ABOUT THIS EXERCISE: Going line by line through the records below, write out everything starting with the line containing "Report an Issue" and going on through the line containing "with updates, messages", exactly and inclusively. Pictures do not go in.

#### ENTRIES PROVIDED ####

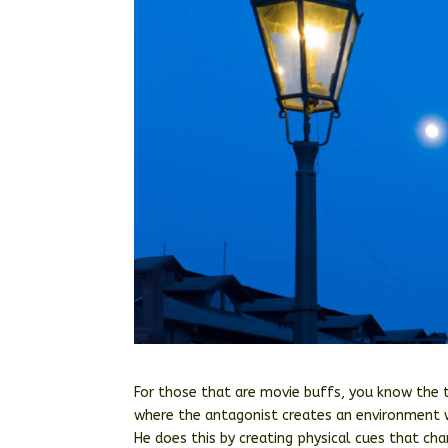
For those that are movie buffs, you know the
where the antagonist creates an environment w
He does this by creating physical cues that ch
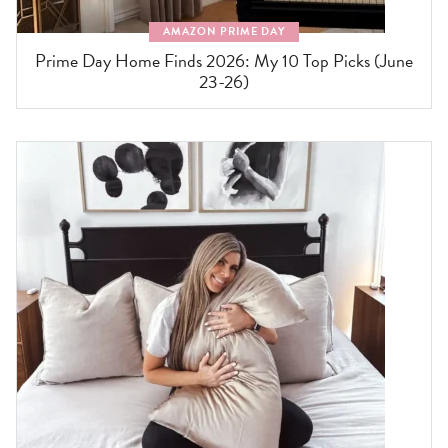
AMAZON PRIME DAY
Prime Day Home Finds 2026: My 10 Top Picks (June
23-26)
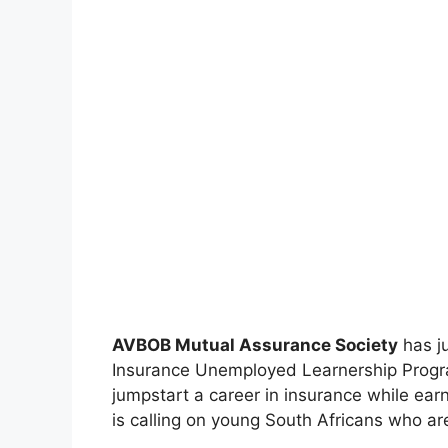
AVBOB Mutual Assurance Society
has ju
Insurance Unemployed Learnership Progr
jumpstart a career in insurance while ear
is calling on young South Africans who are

####
#### ENTRIES PROVIDED ####

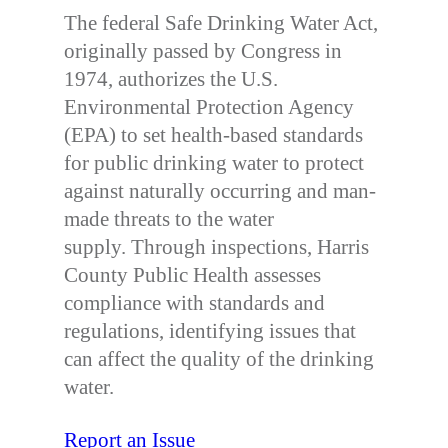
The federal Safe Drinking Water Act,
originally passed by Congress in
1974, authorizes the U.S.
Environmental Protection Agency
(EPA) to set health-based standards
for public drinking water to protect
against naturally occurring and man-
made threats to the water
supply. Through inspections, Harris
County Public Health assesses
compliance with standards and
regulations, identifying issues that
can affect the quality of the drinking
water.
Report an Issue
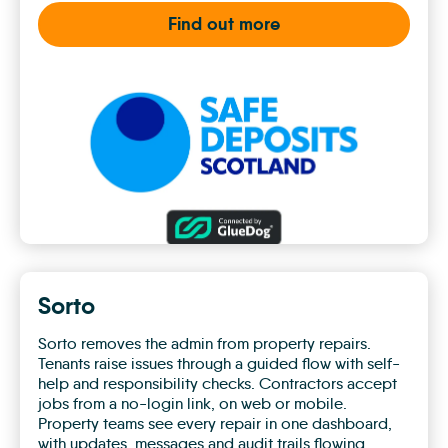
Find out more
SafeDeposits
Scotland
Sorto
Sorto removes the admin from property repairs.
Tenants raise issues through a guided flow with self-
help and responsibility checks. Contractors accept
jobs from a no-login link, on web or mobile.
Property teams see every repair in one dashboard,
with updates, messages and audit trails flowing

####

TASK RESPONSE:
Report an Issue
Find out more
SafeDeposits
Scotland
Sorto
Sorto removes the admin from property repairs.
Tenants raise issues through a guided flow with self-
help and responsibility checks. Contractors accept
jobs from a no-login link, on web or mobile.
Property teams see every repair in one dashboard,
with updates, messages and audit trails flowing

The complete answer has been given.